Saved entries

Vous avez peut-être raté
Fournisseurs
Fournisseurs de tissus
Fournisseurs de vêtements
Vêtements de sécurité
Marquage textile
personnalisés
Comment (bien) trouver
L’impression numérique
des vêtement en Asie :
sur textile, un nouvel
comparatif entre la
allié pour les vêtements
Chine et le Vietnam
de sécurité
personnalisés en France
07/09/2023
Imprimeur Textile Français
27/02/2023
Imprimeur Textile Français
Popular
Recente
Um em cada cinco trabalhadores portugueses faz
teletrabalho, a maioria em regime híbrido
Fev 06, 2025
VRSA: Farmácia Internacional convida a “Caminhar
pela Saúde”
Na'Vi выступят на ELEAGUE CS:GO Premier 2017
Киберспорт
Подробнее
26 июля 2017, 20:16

# Directions for this task
All the entries should be output exactly as given.

# Answer
Vous avez peut-être raté
Fournisseurs
Fournisseurs de tissus
Fournisseurs de vêtements
Vêtements de sécurité
Marquage textile
personnalisés
Comment (bien) trouver
L’impression numérique
des vêtement en Asie :
sur textile, un nouvel
comparatif entre la
allié pour les vêtements
Chine et le Vietnam
de sécurité
personnalisés en France
07/09/2023
Imprimeur Textile Français
27/02/2023
Imprimeur Textile Français
Popular
Recente
Um em cada cinco trabalhadores portugueses faz
teletrabalho, a maioria em regime híbrido
Fev 06, 2025
VRSA: Farmácia Internacional convida a “Caminhar
pela Saúde”
Na'Vi выступят на ELEAGUE CS:GO Premier 2017
Киберспорт
Подробнее
26 июля 2017, 20:16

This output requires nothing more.